§ Task data
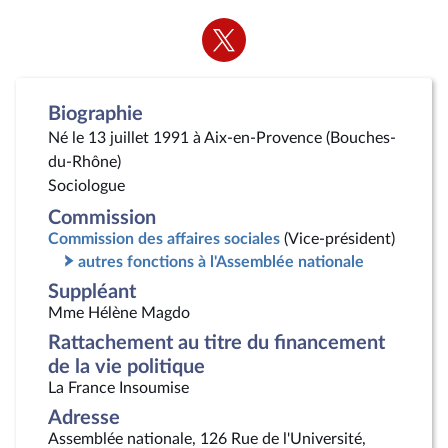
Voir
la
page
Twitter
Biographie
Né le 13 juillet 1991 à Aix-en-Provence (Bouches-
du-Rhône)
Sociologue
Commission
Commission des affaires sociales
(Vice-président)
autres fonctions à l'Assemblée nationale
Suppléant
Mme Hélène Magdo
Rattachement au titre du financement
de la vie politique
La France Insoumise
Adresse
Assemblée nationale, 126 Rue de l'Université,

§ Instructions to follow
From the listing, extract all text exactly as given and drop any picture.

§ Exercise solution
Voir
la
page
Twitter
Biographie
Né le 13 juillet 1991 à Aix-en-Provence (Bouches-
du-Rhône)
Sociologue
Commission
Commission des affaires sociales
(Vice-président)
autres fonctions à l'Assemblée nationale
Suppléant
Mme Hélène Magdo
Rattachement au titre du financement
de la vie politique
La France Insoumise
Adresse
Assemblée nationale, 126 Rue de l'Université,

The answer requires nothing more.